Everything I love so much about growing up in Kentucky and continuing to call it home can be summed up in one word: Southern.
|The view from my parents' house|
I'm not talking about its geographic location (especially because some people tend to argue that it's not technically a southern state) and I'm not talking about its history (which also causes controversy over whether Kentucky should be considered Southern. to which I say, "Pshaw").
In my friend Alecia Whitaker's book, The Queen of Kentucky, the main character, Ricki Jo, is a girl who lives on a tobacco farm. (If you haven't read it, do. Then buy it for your friends. So good.)
Alecia, who lives and works in New York now, mentioned to me once that when she does readings from her book up there, it's almost like her book is a fantasy novel because Ricki Jo's lifestyle is so foreign to kids who are growing up in the city. That conversation stuck with me, because I'd never really given that much thought. After I considered it, I realized that the idea of growing up in a place with no front yards, with thousands of people living around you, where the traffic never really stops--that hardly seems real to me either.
Where I grew up, five o'clock traffic isn't even a thing. I could sit on my parents' front porch and hear the soft sound of water trickling at the start of the Dix River across the road. Our cows getting out and traipsing down the road was about as rowdy as it got around there. It was beautiful and quiet, and I still feel the need to escape to it every now and then.
I love being a southern girl. It's always one of the first things I say when asked to describe myself. That one word says so much about a person and about a place. I love wide, open spaces with tall weeds, wildflowers, and enormous trees. Religion is a big part of my life. I think sweet tea should be consumed daily. I think all girls should know when to be ladies, and all ladies should drink bourbon. I have a deep appreciation for great football. Everything tastes better when it's made from scratch. There's no party like a good field party with a bonfire and pickup trucks. I believe that "Yes Ma'am," "No Ma'am," "Please," and "Thank you" are some of the most powerful words a person can say.

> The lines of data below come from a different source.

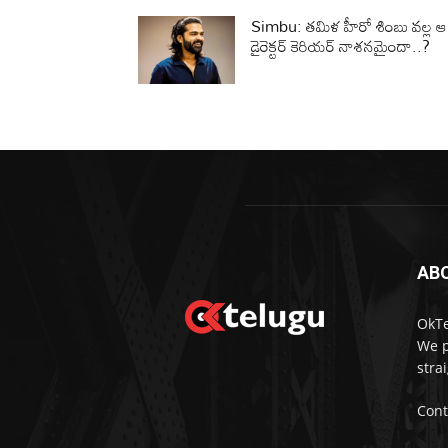
Simbu: తమిళ హీరో శింబు వల్ల ఆ
డైరెక్టర్ కెరియర్ నాశనమైందా..?
AB
OkTe
We p
stra
Cont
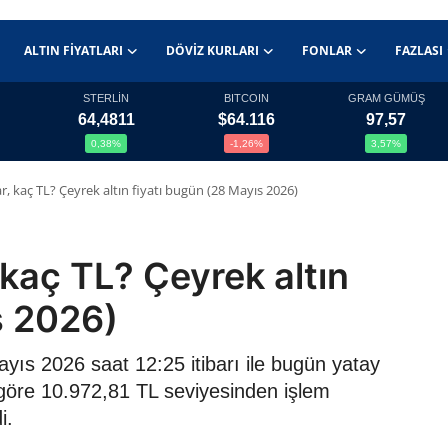
ALTIN FIYATLARI
DÖVIZ KURLARI
FONLAR
FAZLASI
STERLİN
BITCOIN
GRAM GÜMÜŞ
64,4811
$64.116
97,57
0,38%
-1,26%
3,57%
r, kaç TL? Çeyrek altın fiyatı bugün (28 Mayıs 2026)
 kaç TL? Çeyrek altın
s 2026)
Mayıs 2026 saat 12:25 itibarı ile bugün yatay
e göre 10.972,81 TL seviyesinden işlem
i.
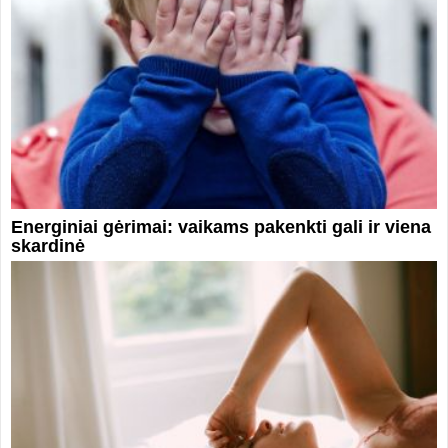
Energiniai gėrimai: vaikams pakenkti gali ir viena
skardinė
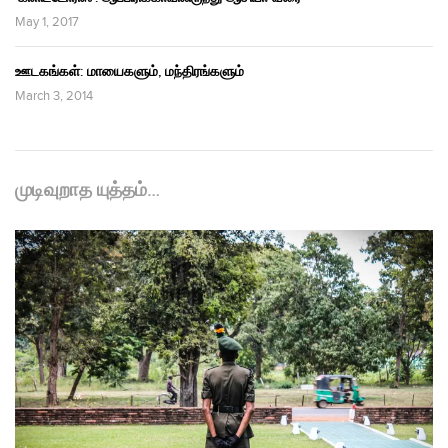
May 1, 2017
ஊடகங்கள்: மாயைகளும், மந்திரங்களும்
March 3, 2014
முடிவுறாத யுத்தம்…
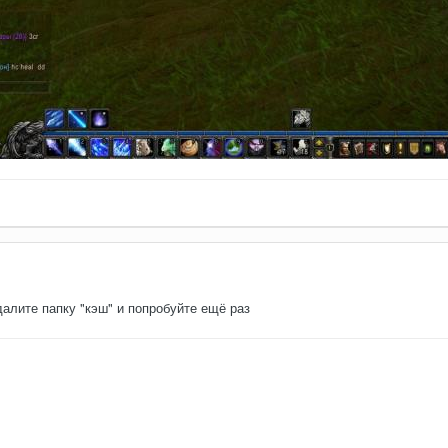
далите папку "кэш" и попробуйте ещё раз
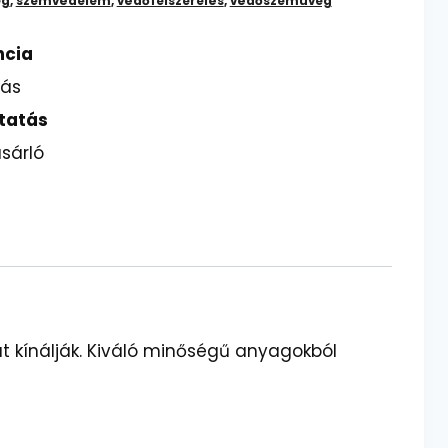
eg
,
szemvédelem
,
védőfelszerelés
,
védőszemüveg
ncia
lás
tatás
sárló
z
t kínálják. Kiváló minőségű anyagokból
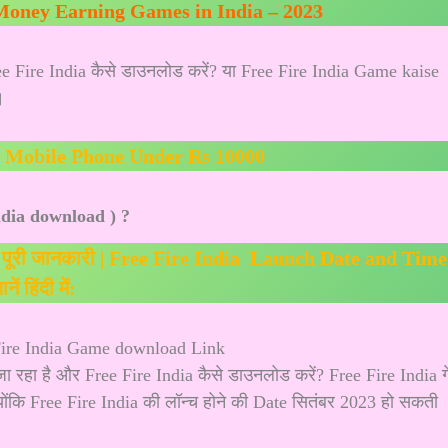
Money Earning Games in India – 2023
ree Fire India कैसे डाउनलोड करें? या Free Fire India Game kaise
।
t Mobile Phone Under Rs 10000
india download ) ?
ुड़ी पूरी जानकारी | Free Fire India Launch Date and Time
नें हिंदी में:
e Fire India Game download Link
 जा रहा है और Free Fire India कैसे डाउनलोड करें? Free Fire India ग
क्योंकि Free Fire India की लॉन्च होने की Date सितंबर 2023 हो सकती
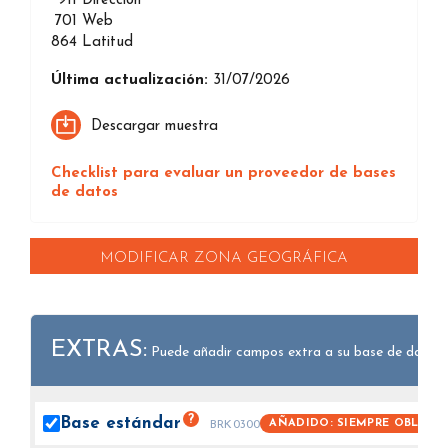
911
Direccion
701
Web
864
Latitud
Última actualización:
31/07/2026
Descargar muestra
Checklist para evaluar un proveedor de bases
de datos
MODIFICAR ZONA GEOGRÁFICA
EXTRAS:
Puede añadir campos extra a su base de datos.
?
Base
estándar
AÑADIDO: SIEMPRE OBLIGA
BRK0300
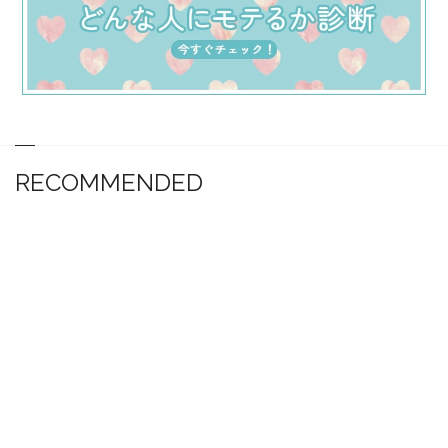
RECOMMENDED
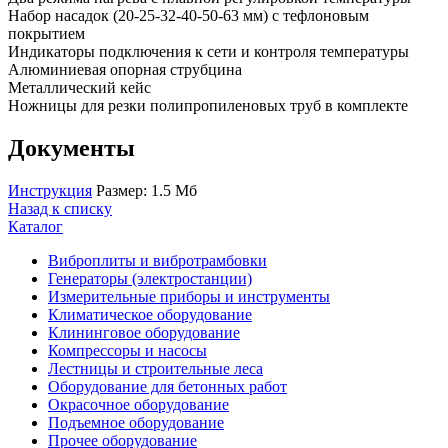
Набор насадок (20-25-32-40-50-63 мм) с тефлоновым
покрытием
Индикаторы подключения к сети и контроля температуры
Алюминиевая опорная струбцина
Металлический кейс
Ножницы для резки полипропиленовых труб в комплекте
Документы
Инструкция
Размер: 1.5 Мб
Назад к списку
Каталог
Виброплиты и вибротрамбовки
Генераторы (электростанции)
Измерительные приборы и инструменты
Климатическое оборудование
Клининговое оборудование
Компрессоры и насосы
Лестницы и строительные леса
Оборудование для бетонных работ
Окрасочное оборудование
Подъемное оборудование
Прочее оборудование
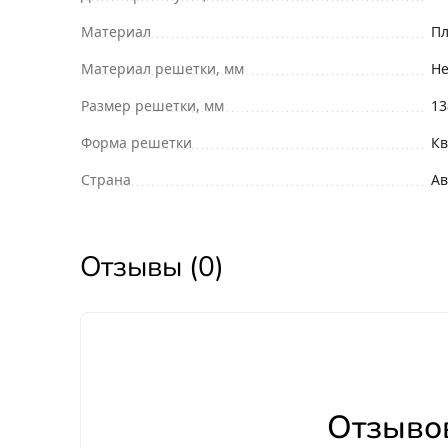
Материал
Пл
Материал решетки, мм
Н
Размер решетки, мм
13
Форма решетки
Кв
Страна
Ав
Отзывы (0)
Отзывов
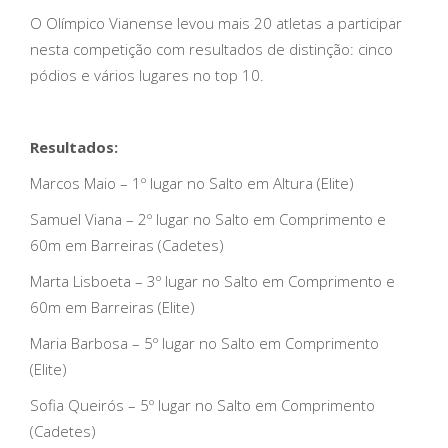
O Olímpico Vianense levou mais 20 atletas a participar
nesta competição com resultados de distinção: cinco
pódios e vários lugares no top 10.
Resultados:
Marcos Maio – 1º lugar no Salto em Altura (Elite)
Samuel Viana – 2º lugar no Salto em Comprimento e
60m em Barreiras (Cadetes)
Marta Lisboeta – 3º lugar no Salto em Comprimento e
60m em Barreiras (Elite)
Maria Barbosa – 5º lugar no Salto em Comprimento
(Elite)
Sofia Queirós – 5º lugar no Salto em Comprimento
(Cadetes)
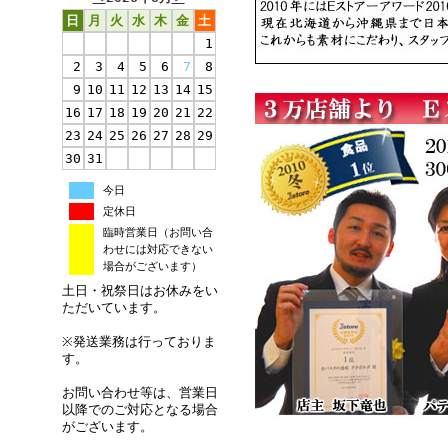
日
月
火
水
木
金
土
1
2
3
4
5
6
7
8
9
10
11
12
13
14
15
16
17
18
19
20
21
22
23
24
25
26
27
28
29
30
31
今日
定休日
臨時営業日（お問い合
わせには対応できない
場合がございます）
土日・祝祭日はお休みをい
ただいています。
※発送業務は行っておりま
す。
お問い合わせ等は、営業日
以降でのご対応となる場合
がございます。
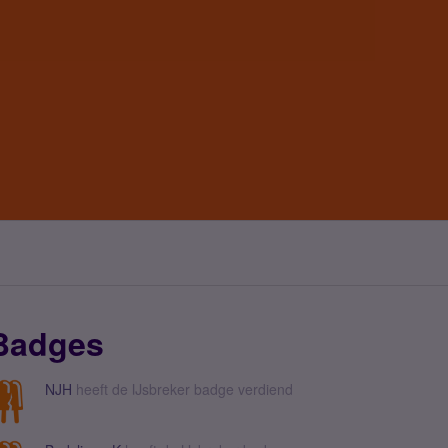
Badges
NJH
heeft de IJsbreker badge verdiend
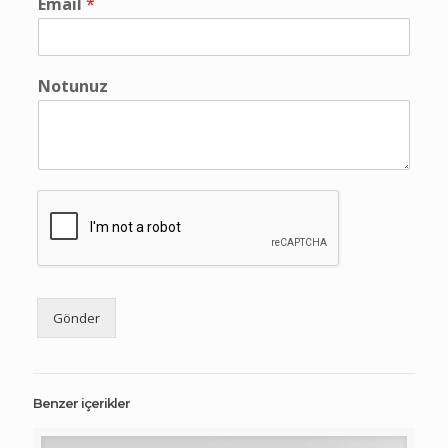
Email
*
Notunuz
Gönder
Benzer içerikler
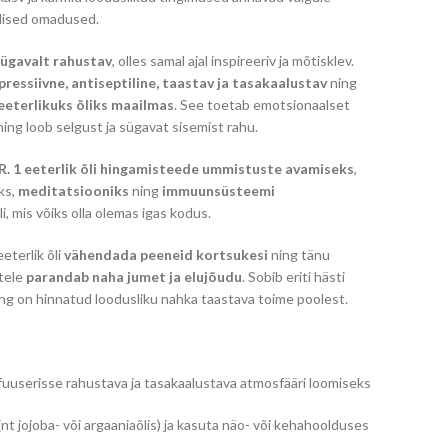
ilised omadused.
sügavalt rahustav
, olles samal ajal inspireeriv ja mõtisklev.
pressiivne, antiseptiline, taastav ja tasakaalustav
ning
eterlikuks õliks maailmas
. See toetab emotsionaalset
ning loob selgust ja sügavat sisemist rahu.
R. 1 eeterlik õli hingamisteede ummistuste avamiseks
,
ks,
meditatsiooniks
ning
immuunsüsteemi
li, mis võiks olla olemas igas kodus.
terlik õli
vähendada peeneid kortsukesi
ning tänu
tele
parandab naha jumet ja elujõudu
. Sobib eriti hästi
ning on hinnatud loodusliku nahka taastava toime poolest.
difuuserisse rahustava ja tasakaalustava atmosfääri loomiseks
(nt jojoba- või argaaniaõlis) ja kasuta näo- või kehahoolduses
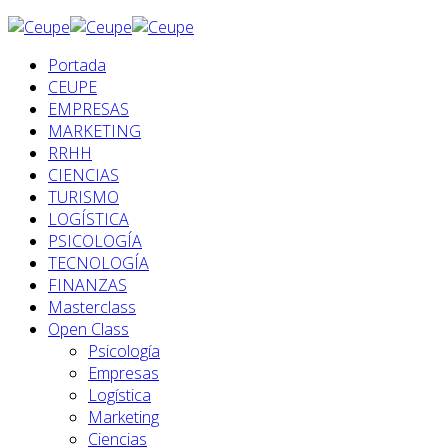
Portada
CEUPE
EMPRESAS
MARKETING
RRHH
CIENCIAS
TURISMO
LOGÍSTICA
PSICOLOGÍA
TECNOLOGÍA
FINANZAS
Masterclass
Open Class
Psicología
Empresas
Logística
Marketing
Ciencias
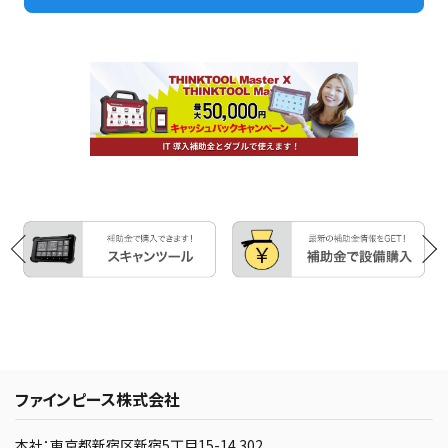
ファインピース株式会社
本社：東京都新宿区新宿5丁目15-14 302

There are times when I wonder what it would be like to have grown up somewhere else, or to live somewhere else now. While the glamour of city life appeals to me now and then, especially as I learn more and more about the publishing industry, I just can't imagine being this in love with another place. No matter where I go, I'm always going to want to come back to peace and quiet on a wide front porch with a huge glass of iced tea.